(Recasts first sentence to reflect that voting is under way, adds voter comment)
By Brendan O'Brien and Karen Pierog
CHICAGO, April 2 (Reuters) - Chicago voters went to the polls on Tuesday to choose between two African-American women running for mayor, with the winner of the historic vote inheriting a city steeped in violent crime and wracked by fiscal woes.
Lori Lightfoot, 56, the former president of independent civilian body the Chicago Police Board and a political outsider, faces Toni Preckwinkle, 72, a long-time local politician, in a runoff to become the 56th mayor of the third-largest U.S. city.
"I voted for Lori Lightfoot ... I think the other one, Preckwinkle, is in politics too long. You know, too much of a machine," said John Reyes, 71, speaking outside of a polling place in the Albany Park neighborhood.
The victor will become the first African-American woman to lead Chicago, a rarity in the United States, where only 6 percent of mayors in the 200 U.S. largest cities are women of color, according to the Reflective Democracy Campaign.
The two earned spots on the ballot after they garnered the most votes among 14 candidates in a February election. The winner will replace Rahm Emanuel, who announced in September that he was not seeking a third term.
Lightfoot would also become the first openly gay mayor in Chicago. She has never held political office, while Preckwinkle was a city councilwoman for almost 20 years before becoming Cook County board president in 2010.
Dennis Williams, a 57-year-old city employee from the Beverly neighborhood on the city's far South Side, said he prefers Preckwinkle because of her experience.
"People talk about change but don't understand that there is a lot to deal with on the day-to-day business, like snow plows," Williams said during an event on Saturday at the Rainbow PUSH headquarters, where both candidates agreed to unite after the election.
Tuesday's winner will take over a city ranked as one of the nation's most violent. Homicides in Chicago declined by more than a quarter in 2018 from its five-year high of 769 in 2016. But less than one out of five murders was solved in Chicago in the first half of 2018, according to local media.
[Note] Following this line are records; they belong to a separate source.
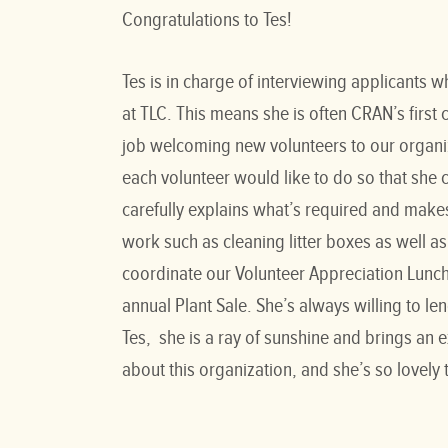
Congratulations to Tes!
Tes is in charge of interviewing applicants w
at TLC. This means she is often CRAN’s firs
job welcoming new volunteers to our organiz
each volunteer would like to do so that she
carefully explains what’s required and makes
work such as cleaning litter boxes as well as 
coordinate our Volunteer Appreciation Lunch
annual Plant Sale. She’s always willing to 
Tes, she is a ray of sunshine and brings an 
about this organization, and she’s so lovely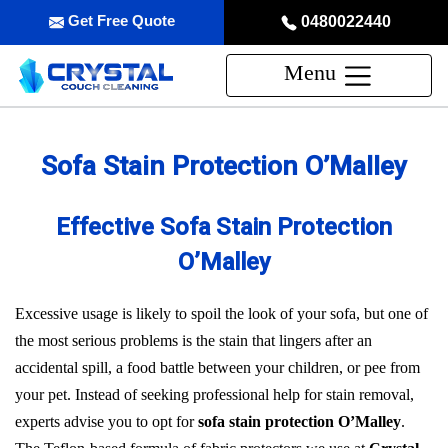
Get Free Quote
0480022440
Menu
Sofa Stain Protection O’Malley
Effective Sofa Stain Protection
O’Malley
Excessive usage is likely to spoil the look of your sofa, but one of
the most serious problems is the stain that lingers after an
accidental spill, a food battle between your children, or pee from
your pet. Instead of seeking professional help for stain removal,
experts advise you to opt for
sofa stain protection O’Malley
.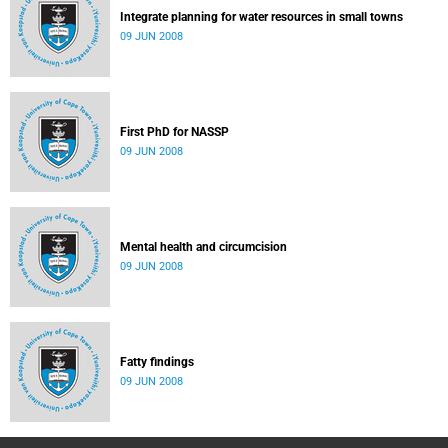
Integrate planning for water resources in small towns
09 JUN 2008
First PhD for NASSP
09 JUN 2008
Mental health and circumcision
09 JUN 2008
Fatty findings
09 JUN 2008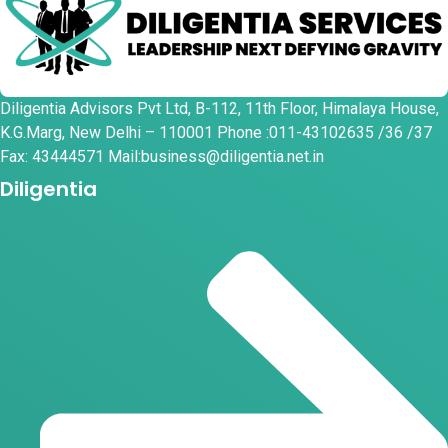
Diligentia Advisors Pvt Ltd, B-112, 11th Floor, Himalaya House,
K.G.Marg, New Delhi – 110001 Phone :011-43102635 /36 /37
Fax: 43444571 Mail:business@diligentia.net.in
Diligentia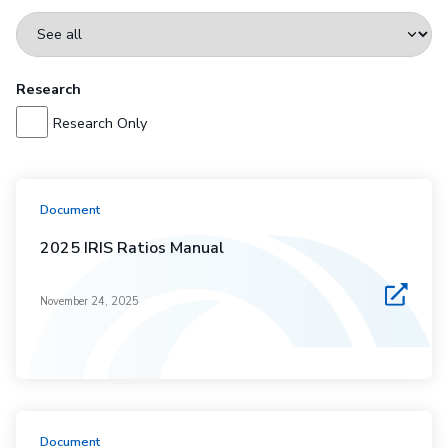
Research
Research Only
Document
2025 IRIS Ratios Manual
November 24, 2025
Document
"I have been very, very clear that this is unacceptable," Lightfoot said during a debate last week held by a local CBS affiliate. "Our detectives have to get out of their offices and get into the community."
Preckwinkle said the city must invest more in community policing and police training.
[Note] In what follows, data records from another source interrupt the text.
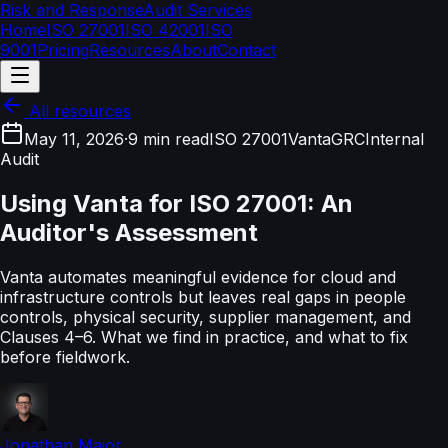
Risk and Response
Audit Services
Home
ISO 27001
ISO 42001
ISO
9001
Pricing
Resources
About
Contact
All resources
May 11, 2026
·
9 min read
ISO 27001
Vanta
GRC
Internal
Audit
Using Vanta for ISO 27001: An
Auditor's Assessment
Vanta automates meaningful evidence for cloud and
infrastructure controls but leaves real gaps in people
controls, physical security, supplier management, and
Clauses 4–6. What we find in practice, and what to fix
before fieldwork.
Jonathan Major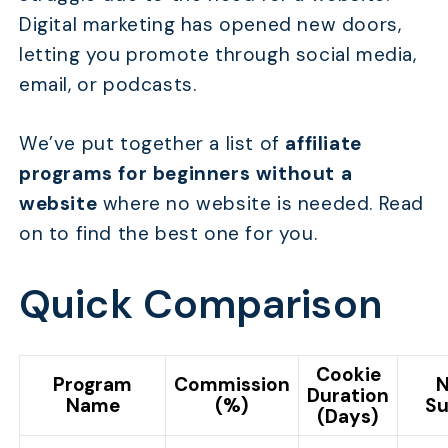
Digital marketing has opened new doors,
letting you promote through social media,
email, or podcasts.
We’ve put together a list of
affiliate
programs for beginners without a
website
where no website is needed. Read
on to find the best one for you.
Quick Comparison
Cookie
Program
Commission
N
Duration
Name
(%)
Su
(Days)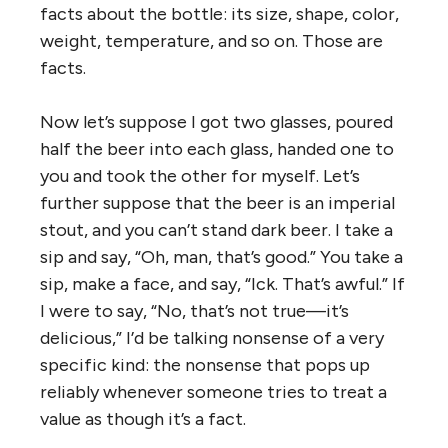
facts about the bottle: its size, shape, color,
weight, temperature, and so on. Those are
facts.
Now let’s suppose I got two glasses, poured
half the beer into each glass, handed one to
you and took the other for myself. Let’s
further suppose that the beer is an imperial
stout, and you can’t stand dark beer. I take a
sip and say, “Oh, man, that’s good.” You take a
sip, make a face, and say, “Ick. That’s awful.” If
I were to say, “No, that’s not true—it’s
delicious,” I’d be talking nonsense of a very
specific kind: the nonsense that pops up
reliably whenever someone tries to treat a
value as though it’s a fact.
"The way crimes get solved is that officers get cooperation and collaboration from community members," she said.
Neither candidate has disclosed detailed plans for addressing a projected $252 million fiscal 2020 budget deficit and escalating pension payments that will top $2 billion in 2023.
Preckwinkle and Lightfoot both support an elected rather than a currently appointed board to govern the debt-dependent Chicago Public Schools, which is controlled by the mayor.
The next mayor will be expected to deliver on a campaign promise to reform the police department currently under court-appointed oversight to address a 2017 Justice Department finding of widespread excessive force and racial bias by officers.
On day one, the new mayor will also have to find a way to ease tension between the police department and state's attorney after prosecutors decided to drop charges against actor Jussie Smollett, who was accused of staging a hate crime attack.
Both candidates are calling for a fuller explanation from the state's attorney's office regarding the case.
"Whomever gets in will have a hard time," said retired mailman Gary Muckle, 77, after voting for Lightfoot this weekend.